Which lines of the data contain the string "repozícia"? Copy every one of them.

**INFORMATION GIVEN:**

++++

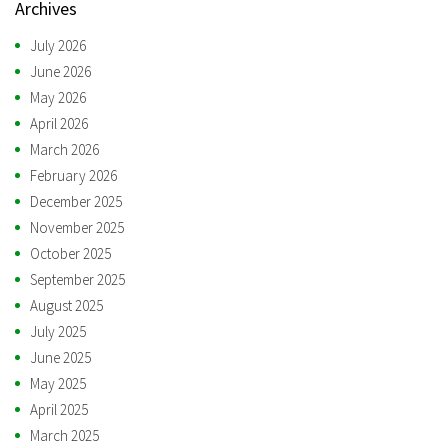
Archives
July 2026
June 2026
May 2026
April 2026
March 2026
February 2026
December 2025
November 2025
October 2025
September 2025
August 2025
July 2025
June 2025
May 2025
April 2025
March 2025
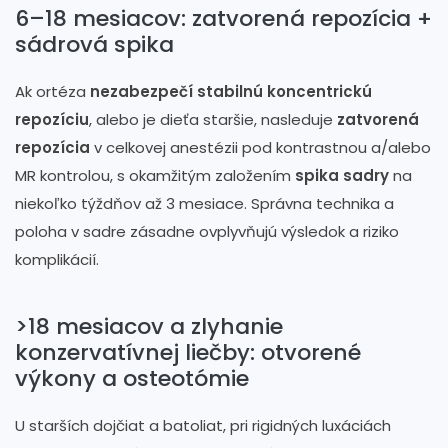
6–18 mesiacov: zatvorená repozícia +
sádrová spika
Ak ortéza
nezabezpečí stabilnú koncentrickú
repozíciu
, alebo je dieťa staršie, nasleduje
zatvorená
repozícia
v celkovej anestézii pod kontrastnou a/alebo
MR kontrolou, s okamžitým založením
spika sadry
na
niekoľko týždňov až 3 mesiace. Správna technika a
poloha v sadre zásadne ovplyvňujú výsledok a riziko
komplikácií.
>18 mesiacov a zlyhanie
konzervatívnej liečby: otvorené
výkony a osteotómie
U starších dojčiat a batoliat, pri rigidných luxáciách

++++

**SOLUTION TO THE EXERCISE:**
6–18 mesiacov: zatvorená repozícia +
repozícia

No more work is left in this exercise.